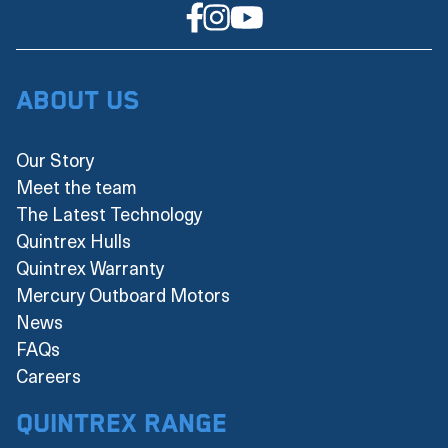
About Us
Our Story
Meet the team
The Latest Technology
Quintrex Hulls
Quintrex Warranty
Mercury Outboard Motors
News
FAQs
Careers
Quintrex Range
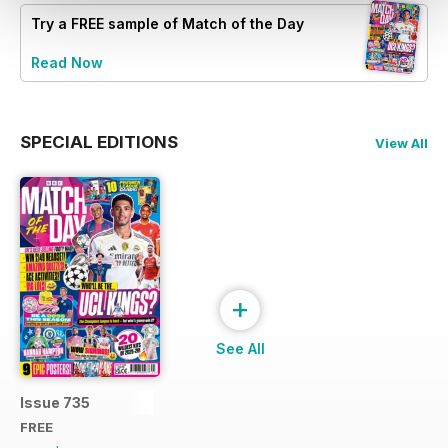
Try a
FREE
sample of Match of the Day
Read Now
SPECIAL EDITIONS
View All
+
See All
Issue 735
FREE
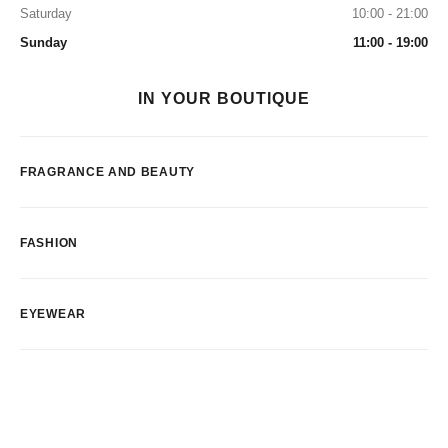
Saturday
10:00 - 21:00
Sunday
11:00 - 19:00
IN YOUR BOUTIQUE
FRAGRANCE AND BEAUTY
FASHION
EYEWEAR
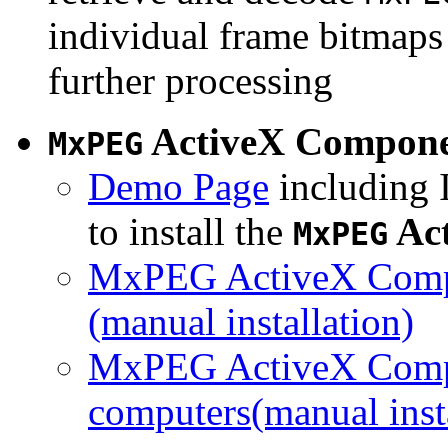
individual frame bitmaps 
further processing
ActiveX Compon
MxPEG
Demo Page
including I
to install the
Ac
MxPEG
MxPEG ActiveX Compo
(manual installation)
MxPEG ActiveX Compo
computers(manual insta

──────

### [Work to be completed]
Beginning with the line that contains "SPECIAL EDITIONS", output each line of the material above through the last one exactly as it stands. Do not include the pictures.

### [Solution to this exercise]
SPECIAL EDITIONS
View All
+
See All
Issue 735
FREE
Saturday
10:00 - 21:00
Sunday
11:00 - 19:00
IN YOUR BOUTIQUE
FRAGRANCE AND BEAUTY
FASHION
EYEWEAR
individual frame bitmaps 
further processing
ActiveX Compon
MxPEG
Demo Page
including I
to install the
Ac
MxPEG
MxPEG ActiveX Compo
(manual installation)
MxPEG ActiveX Compo
computers(manual insta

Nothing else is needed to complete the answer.